The “imitation game,” for instance, was created as a test to determine whether a computer at some point in the future might have the ability to communicate with several humans in such a convincing fashion that the participants wouldn’t know they were talking to a machine. To beat the Turing Test, a machine would “learn” the patterns of humans and replicate them. The machine would gather knowledge in the same way a child does.

He thought it would take 50 years to develop machines powerful enough to do this and win the game, which was not a bad estimate considering how much progress has been made recently.

He saw the computing machines of his time not as crude, unwieldy and extremely limited devices. Turing was looking at the potential he thought would not be realized until the next century. Even if the future machines didn’t “think” the way we do, he reasoned, the result might nonetheless be indistinguishable from actual thought. A machine, despite being constrained by mathematics and logic, might be able to mimic the apparent randomness of human creativity.

As Turing noted, “the appreciation of something as surprising requires as much of a ‘creative mental act’ whether the surprising event originates from a man, a book, a ma-chine or anything else.”

Applying Turing’s method  to the world of finance

Turing never wrote a paper on finance, but he did attempt to apply his genius to maintain his personal wealth. With the uncertainty of war in 1940, he decided the smartest move was to trade his cash for silver ingots. He proceeded to bury them around Bletchley Park as a means of evading the twin threats of foreign invasion and the tax man.

Modern financial analysts have discovered more impressive mathematical techniques to maximize return than burying bullion in the backyard. Traders have found, for instance, that the same Fibonacci sequence that determines a sunflower’s look also plays some kind of role in stock prices. They use a set of numbers in the Fibonacci sequence (23.6, 38.2, 50, 61.8, 78.6 and 100 most commonly) as value levels to consider when trying to forecast the direction of a stock price.

If a stock is on the rise, an analyst will pay attention as it hits each threshold – 23.6 percent, 38.2 percent, and so on. At the upper thresholds like 76.4 and 100, the analyst especially prepares for the stock to reverse course and start losing value. On the downswing, the same intervals become the “floor” for the stock’s value. Once it hits one of those lower intervals, traders believe the stock tends not to go any lower.

Why do these intervals matter? Most believe it is a con-sequence of market psychology. The Fibonacci ratios and golden mean in sunflowers reflect the order and balance of nature. When traders see a commodity rise by, say 100%, they might feel the stock value is disproportionately high – similarly to how things in nature don’t feel right when they are out of proportion.

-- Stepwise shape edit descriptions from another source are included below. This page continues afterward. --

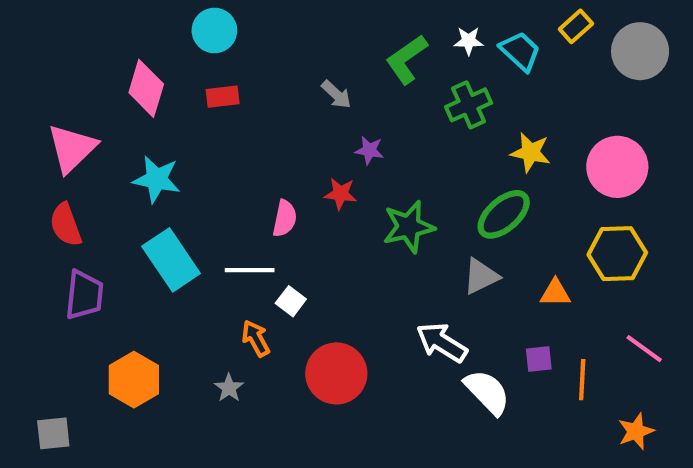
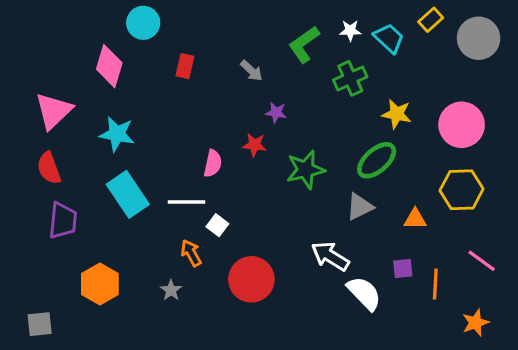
cyan circle: (214, 30) -> (143, 23), moved
red rectangle: (223, 97) -> (185, 66), moved, turned -70

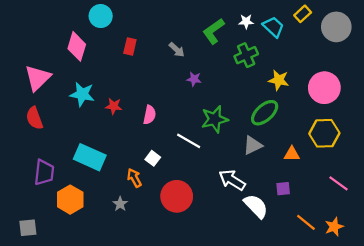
red star: (254, 145) -> (114, 106), moved
cyan rectangle: (128, 194) -> (90, 157), moved, turned -32
white line: (186, 202) -> (189, 141), moved, turned 30
purple trapezoid: (63, 221) -> (44, 172), moved
orange line: (435, 284) -> (306, 222), moved, turned -54

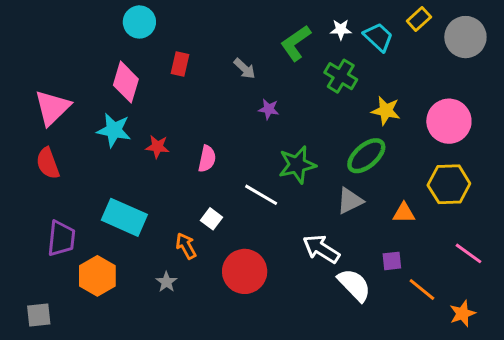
pink diamond: (77, 46) -> (126, 82), moved
green cross: (246, 55) -> (341, 76), turned -35
orange line: (306, 222) -> (422, 289), moved

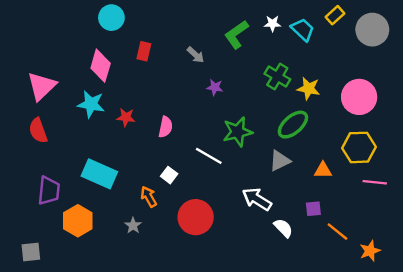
green cross: (341, 76) -> (277, 76), moved
pink line: (468, 253) -> (375, 182), moved, turned -30
white semicircle: (354, 285) -> (283, 228), size x0.7

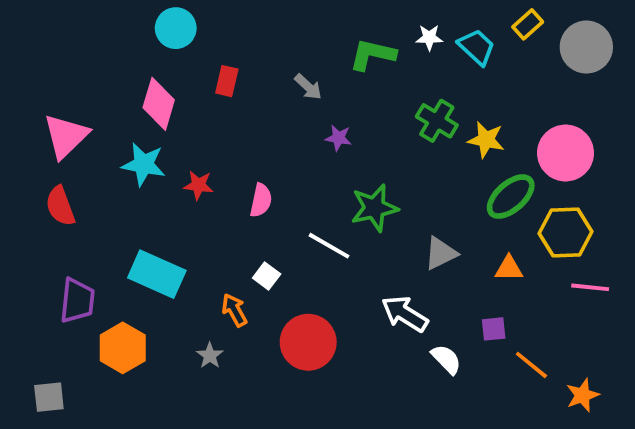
green L-shape: (236, 34) -> (373, 55), turned 48
green ellipse: (293, 125) -> (511, 197), moved

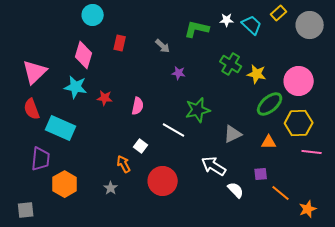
cyan rectangle: (157, 274) -> (61, 128), moved

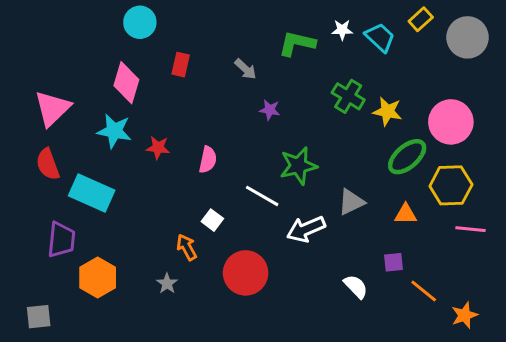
white arrow: (214, 166) -> (306, 229), moved, turned -55

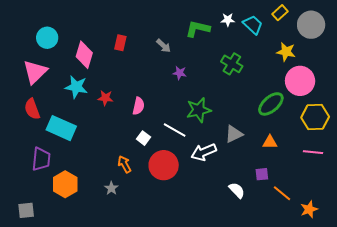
cyan circle: (140, 22) -> (47, 38), moved
yellow star: (387, 111) -> (286, 52), moved
yellow hexagon: (451, 185) -> (315, 117), moved
white square: (212, 220) -> (143, 138), moved
red circle: (246, 273) -> (164, 165), moved

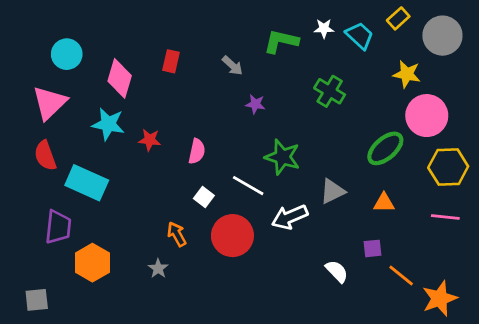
green star: (199, 110) -> (282, 157), turned 30
orange star: (309, 209) -> (440, 298), size x1.4

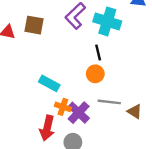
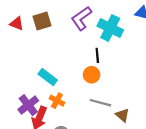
brown square: (34, 25) -> (42, 21), turned -36
purple cross: (79, 113) -> (28, 105), moved

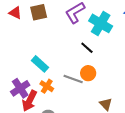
black line: (97, 55) -> (87, 48), turned -48
orange circle: (92, 75) -> (88, 73), moved
gray line: (100, 103) -> (73, 79), moved

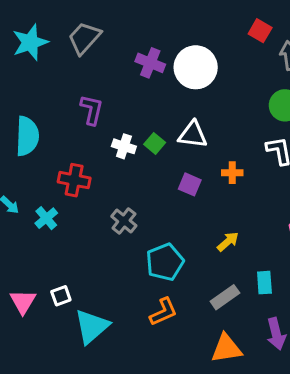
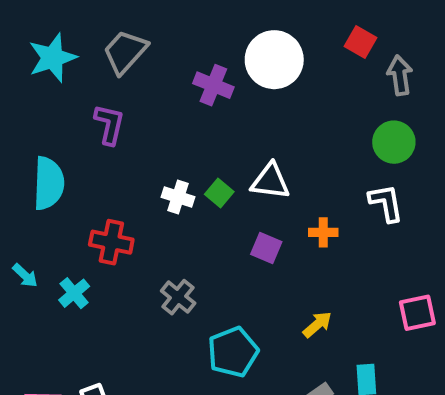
white circle: (196, 67) -> (274, 60), moved
purple L-shape: (92, 110) -> (109, 124), moved

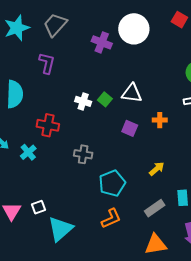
gray cross: (178, 297) -> (83, 154), turned -30

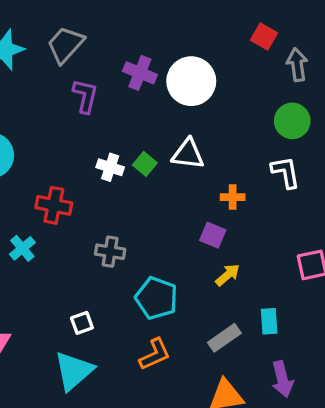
white circle: (134, 29) -> (191, 81), moved
purple L-shape: (47, 63) -> (85, 96), moved
purple square: (130, 128) -> (213, 235), moved
cyan pentagon: (112, 183) -> (156, 298), turned -30
white square: (39, 207) -> (82, 323), moved

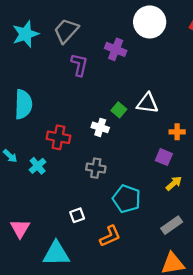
white circle: (191, 81) -> (150, 22), moved
white cross: (110, 167) -> (100, 127), moved
orange L-shape: (155, 354) -> (110, 236), moved
cyan triangle: (74, 371) -> (56, 254), moved, turned 40

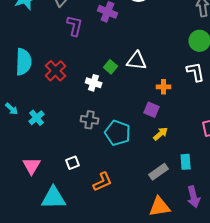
red cross: (58, 137) -> (56, 71), moved, turned 35
cyan pentagon: (127, 199) -> (118, 133), moved
pink triangle: (20, 228) -> (32, 166), moved

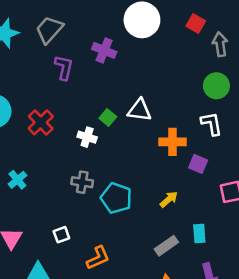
orange cross: (164, 87) -> (172, 142), size x1.5
purple square: (152, 110) -> (198, 164), moved

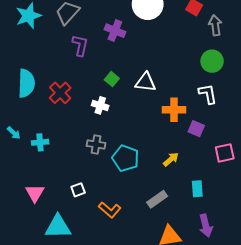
green square: (108, 118) -> (112, 79), moved
cyan cross: (17, 180) -> (40, 142), turned 35
gray rectangle: (166, 246) -> (157, 199), moved
orange L-shape: (98, 258) -> (110, 210), turned 65

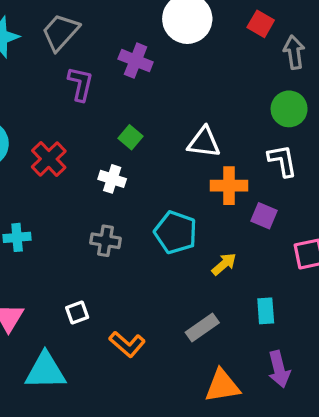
white triangle: (146, 82) -> (204, 142), moved
cyan pentagon: (126, 158) -> (176, 232), moved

None of this is necessarily a conscious choice. It’s just a possible explanation underlying a system commonly used in finance and trading algorithms.

Fibonacci ratios show up in the unlikeliest of places, and in so doing, they can serve as an unlikely inspiration. They are, like Turing’s sunflowers, a reminder that order may be found in systems that appear to be inherently disordered – an important lesson for all systems engineers.